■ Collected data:
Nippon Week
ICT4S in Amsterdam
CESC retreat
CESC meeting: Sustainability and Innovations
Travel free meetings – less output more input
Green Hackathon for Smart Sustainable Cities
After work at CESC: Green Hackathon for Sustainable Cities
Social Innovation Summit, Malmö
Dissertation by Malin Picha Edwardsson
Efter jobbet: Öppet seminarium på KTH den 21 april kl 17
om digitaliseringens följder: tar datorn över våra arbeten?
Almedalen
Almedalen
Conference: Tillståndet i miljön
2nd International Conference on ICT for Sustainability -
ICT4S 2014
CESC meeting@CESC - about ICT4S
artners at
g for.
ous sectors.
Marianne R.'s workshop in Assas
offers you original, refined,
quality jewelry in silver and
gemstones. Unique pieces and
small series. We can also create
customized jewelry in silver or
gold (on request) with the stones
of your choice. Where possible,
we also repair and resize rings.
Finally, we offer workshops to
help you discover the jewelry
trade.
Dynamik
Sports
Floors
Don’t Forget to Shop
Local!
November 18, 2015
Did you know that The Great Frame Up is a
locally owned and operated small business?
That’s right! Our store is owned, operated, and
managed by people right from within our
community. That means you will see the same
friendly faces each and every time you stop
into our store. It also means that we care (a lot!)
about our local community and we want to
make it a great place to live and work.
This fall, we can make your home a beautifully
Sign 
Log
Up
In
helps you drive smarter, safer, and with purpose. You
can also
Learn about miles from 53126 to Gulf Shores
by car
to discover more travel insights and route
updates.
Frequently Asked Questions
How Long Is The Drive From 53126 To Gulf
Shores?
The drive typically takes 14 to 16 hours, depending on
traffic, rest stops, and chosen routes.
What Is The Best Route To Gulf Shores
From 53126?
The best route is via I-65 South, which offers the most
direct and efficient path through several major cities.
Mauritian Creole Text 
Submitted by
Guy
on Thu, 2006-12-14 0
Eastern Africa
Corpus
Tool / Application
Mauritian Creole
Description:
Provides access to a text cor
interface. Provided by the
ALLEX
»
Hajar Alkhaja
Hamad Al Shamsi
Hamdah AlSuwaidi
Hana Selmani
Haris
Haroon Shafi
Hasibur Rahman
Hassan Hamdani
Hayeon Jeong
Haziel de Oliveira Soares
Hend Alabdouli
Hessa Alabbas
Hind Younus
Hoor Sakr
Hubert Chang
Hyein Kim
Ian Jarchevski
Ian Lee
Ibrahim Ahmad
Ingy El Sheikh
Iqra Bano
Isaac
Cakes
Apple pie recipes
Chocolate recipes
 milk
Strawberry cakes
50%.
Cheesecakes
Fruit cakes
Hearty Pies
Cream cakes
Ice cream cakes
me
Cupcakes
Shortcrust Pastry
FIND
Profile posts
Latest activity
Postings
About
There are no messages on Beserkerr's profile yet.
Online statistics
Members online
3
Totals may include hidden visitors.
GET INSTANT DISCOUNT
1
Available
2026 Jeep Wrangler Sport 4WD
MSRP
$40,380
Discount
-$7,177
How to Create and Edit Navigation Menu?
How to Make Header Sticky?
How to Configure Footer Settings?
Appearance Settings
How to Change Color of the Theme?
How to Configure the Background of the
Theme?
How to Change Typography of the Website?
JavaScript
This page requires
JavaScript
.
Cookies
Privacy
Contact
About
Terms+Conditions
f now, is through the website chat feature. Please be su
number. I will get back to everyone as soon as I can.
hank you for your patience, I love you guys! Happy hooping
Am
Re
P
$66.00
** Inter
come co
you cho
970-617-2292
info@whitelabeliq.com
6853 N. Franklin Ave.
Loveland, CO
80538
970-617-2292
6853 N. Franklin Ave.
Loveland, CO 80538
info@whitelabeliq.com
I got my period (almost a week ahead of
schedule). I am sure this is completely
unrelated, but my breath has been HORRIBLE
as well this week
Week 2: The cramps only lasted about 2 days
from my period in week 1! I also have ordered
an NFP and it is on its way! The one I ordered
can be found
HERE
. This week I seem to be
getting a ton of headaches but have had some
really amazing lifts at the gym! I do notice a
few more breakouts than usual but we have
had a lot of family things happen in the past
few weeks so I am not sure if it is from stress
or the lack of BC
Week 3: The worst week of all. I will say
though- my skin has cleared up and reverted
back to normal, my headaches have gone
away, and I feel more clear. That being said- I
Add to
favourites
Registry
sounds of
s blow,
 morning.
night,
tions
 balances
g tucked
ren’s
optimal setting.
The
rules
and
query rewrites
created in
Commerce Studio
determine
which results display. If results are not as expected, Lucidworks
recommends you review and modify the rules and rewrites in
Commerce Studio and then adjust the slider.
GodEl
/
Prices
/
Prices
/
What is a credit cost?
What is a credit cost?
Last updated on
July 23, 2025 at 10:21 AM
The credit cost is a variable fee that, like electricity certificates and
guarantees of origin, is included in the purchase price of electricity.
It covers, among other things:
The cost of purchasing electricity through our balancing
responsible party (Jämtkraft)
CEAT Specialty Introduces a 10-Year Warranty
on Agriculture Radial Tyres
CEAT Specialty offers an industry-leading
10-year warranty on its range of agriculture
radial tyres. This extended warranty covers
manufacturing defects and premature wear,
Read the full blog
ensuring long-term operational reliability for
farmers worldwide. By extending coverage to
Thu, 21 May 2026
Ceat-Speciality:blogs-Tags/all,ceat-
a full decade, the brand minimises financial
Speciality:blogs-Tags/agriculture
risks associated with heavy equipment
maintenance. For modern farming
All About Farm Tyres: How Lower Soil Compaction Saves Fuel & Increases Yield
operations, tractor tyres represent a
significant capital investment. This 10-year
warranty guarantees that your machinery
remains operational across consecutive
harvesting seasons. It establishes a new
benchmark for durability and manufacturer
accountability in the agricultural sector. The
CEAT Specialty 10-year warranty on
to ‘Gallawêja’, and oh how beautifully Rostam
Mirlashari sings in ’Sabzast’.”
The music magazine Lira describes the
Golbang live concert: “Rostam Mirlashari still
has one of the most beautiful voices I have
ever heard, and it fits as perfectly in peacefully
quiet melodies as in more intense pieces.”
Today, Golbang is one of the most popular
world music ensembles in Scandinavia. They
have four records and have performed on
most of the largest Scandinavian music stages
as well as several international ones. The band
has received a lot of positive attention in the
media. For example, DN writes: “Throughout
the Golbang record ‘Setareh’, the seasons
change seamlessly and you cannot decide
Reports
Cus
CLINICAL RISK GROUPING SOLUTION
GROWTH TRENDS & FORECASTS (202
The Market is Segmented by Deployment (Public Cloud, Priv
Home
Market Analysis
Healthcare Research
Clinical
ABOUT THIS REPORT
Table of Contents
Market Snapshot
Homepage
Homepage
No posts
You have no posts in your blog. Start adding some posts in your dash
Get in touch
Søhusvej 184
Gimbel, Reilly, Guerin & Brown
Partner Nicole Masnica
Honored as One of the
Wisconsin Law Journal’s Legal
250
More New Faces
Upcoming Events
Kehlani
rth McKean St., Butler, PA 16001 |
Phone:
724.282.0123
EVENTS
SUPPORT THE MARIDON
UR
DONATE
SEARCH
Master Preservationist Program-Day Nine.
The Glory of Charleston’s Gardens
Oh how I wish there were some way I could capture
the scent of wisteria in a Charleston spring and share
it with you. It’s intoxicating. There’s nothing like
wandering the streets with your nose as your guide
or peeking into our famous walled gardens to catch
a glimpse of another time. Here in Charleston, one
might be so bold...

■ EXERCISE BRIEF: The word "pieces" may appear in lines of the entries. State how many lines hold it, as a number alone.

■ RESPONSE TO THIS EXERCISE: 2